Sorting Sexuality

Sorting Sexuality

• Join us for Selah tonight at 7:00p. We’ll pray over what God has been teaching us during Covid-19. ALSO, we’ll have evening worship this Sunday at 5:00p in the east parking lot. Lawn chairs, masks, awesome music. The topic is the necessity and historicity of the Resurrection. The truth matters. And increasingly we’ll find just how much it matters.

• It won’t seem like it at first, but this note is about how this culture came to its current posture on human sexuality.

• Paul has a startling phrase where he says the Universe was made in the way it was so that Christ might be “preeminent in all things” (Col 1:15-20). That preeminence extends to our own hearts and lives. So Jesus can say he must be “your first love” (Rev 2:4), and the rest of your life will eventually sort itself out. I don’t mean by this that life will be easy, which God never promises, but that you will have clarity of purpose and direction when you need it (Prov 3:5-8 and Jer 10:23). The center of our lives is Christ “in whom are all the treasures of wisdom and knowledge,” and what comes next is crucial: “I say this in order that no one may delude you with plausible arguments” (Col 2:3), meaning any way of thinking about life that replaces the singular pursuit of Christ.

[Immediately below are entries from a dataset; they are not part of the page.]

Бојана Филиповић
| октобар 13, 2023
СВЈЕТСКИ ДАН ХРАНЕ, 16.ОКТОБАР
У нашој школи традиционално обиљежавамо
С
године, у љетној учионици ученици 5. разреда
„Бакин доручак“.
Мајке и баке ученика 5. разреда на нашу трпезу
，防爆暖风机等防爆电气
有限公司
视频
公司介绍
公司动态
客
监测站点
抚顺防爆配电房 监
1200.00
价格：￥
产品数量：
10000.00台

What follows is one illustration of how holding Christ preeminent (or not) shapes how Christians engage society on sexuality and social justice.

• Several years ago a friend and pastor learned that one of his son’s close friends, whose family had been in the church for several years, had come out as gay. If I remember right, both families were close and had been for some time. What followed was the need for my friend, the pastor, to have difficult and delicate conversations with his friends, the parents. Though my friend understood the need for love, patience, and gentleness in what was for the family an unprecedented moment, the conversation(s) did not go well. In the end, the parents sided with their son, changed their views on the Bible and homosexuality, and left the church. This is our moment in time: the horizontal dominates the vertical, the immanent controls the transcendent, the physical displaces the metaphysical. We fret about where we stand relative to the significant people in our lives (and sometimes the insignificant). Meanwhile the presence of God, as David Wells said, is weightless. This is the infamous transfer of worship in Rom 1:21-27 and it’s the reason for the current culture of human sexuality, namely, “…God gave them up.” Disordered human sexuality is only a symptom, not the actual problem.

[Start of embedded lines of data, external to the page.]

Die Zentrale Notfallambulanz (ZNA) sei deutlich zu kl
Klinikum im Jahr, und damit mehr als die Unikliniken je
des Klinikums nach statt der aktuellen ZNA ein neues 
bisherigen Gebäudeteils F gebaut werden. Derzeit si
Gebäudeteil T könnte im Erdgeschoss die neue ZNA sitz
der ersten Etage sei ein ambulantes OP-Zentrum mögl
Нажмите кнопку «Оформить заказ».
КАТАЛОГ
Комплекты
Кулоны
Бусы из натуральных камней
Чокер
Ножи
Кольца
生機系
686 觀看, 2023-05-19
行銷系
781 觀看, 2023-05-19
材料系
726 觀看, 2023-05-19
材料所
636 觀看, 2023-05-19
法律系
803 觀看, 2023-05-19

• Christians in theologically conservative churches tend to think rapidly-changing sexual mores are like a barbarian horde pounding on the city gates. But the truth is that the problem is already inside the city. Most of us are simply not prepared to choose Christ over and against our own children (I confess to being horrified by the thought of it). Jesus knew such crises would come, so he taught things that seemed needlessly harsh at the time: “I have not come to bring peace, but a sword. For I have come to set a man against his father, and a daughter against her mother, and a daughter-in-law against her mother-in-law. And a person’s enemies will be those of his own household” (Mt 10:34ff). Or even harsher, “If anyone comes to me and does not hate his own father and mother and wife and children and brothers and sisters, yes, and even his own life, he cannot be my disciple” (Lk 14:28). Pastors don’t teach such passages because they alienate people. Jesus uses them to clear our heads, to make us decide, to sort us. We forget that Abraham’s near-sacrifice of Isaac is the foundational story of love, parenting, and worship, not a bizarre narrative tangent.

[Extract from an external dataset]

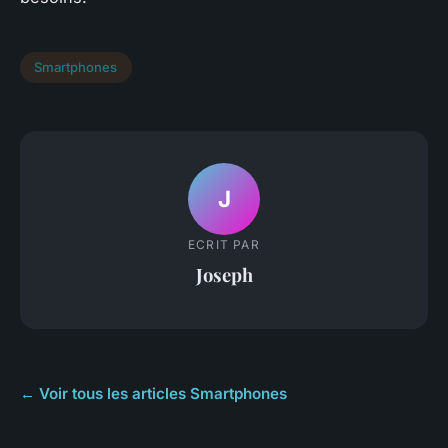
Smartphones
J
ECRIT PAR
Joseph
← Voir tous les articles Smartphones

• There is a unique character to a life that is fully and ultimately centered on Christ, and it is rare, even in careful churches. It is that character, that unique counter-cultural clarity and beauty-of-soul that our children need from us right now, a clarity and beauty that society needs from us. In the past I’ve said that so much of Christianity in America is like inoculation: we acquire just enough of it in our churches and homes to ensure we never catch the full disease. What the Church needs right now, especially in light of a past year so filled with “delusions and plausible arguments,” is a life-threatening case of Christ preeminent, Christ the source of wisdom and knowledge, Christ and him crucified.

• But be ready in your heart to pay a high price. As Jesus said, “Then they will deliver you up to tribulation and put you to death, and you will be hated by all nations for my name’s sake. And then many will fall away and betray one another and hate one another. And many false prophets will arise and lead many astray. And because lawlessness will be increased, the love of many will grow cold. But the one who endures to the end will be saved. And this gospel of the kingdom will be proclaimed throughout the whole world as a testimony to all nations, and then the end will come” (Mt 24). You can’t save the world, maybe not even your family, but you can bear faithful testimony and endure to the end — and God may use that to save far more than you had dared to hope.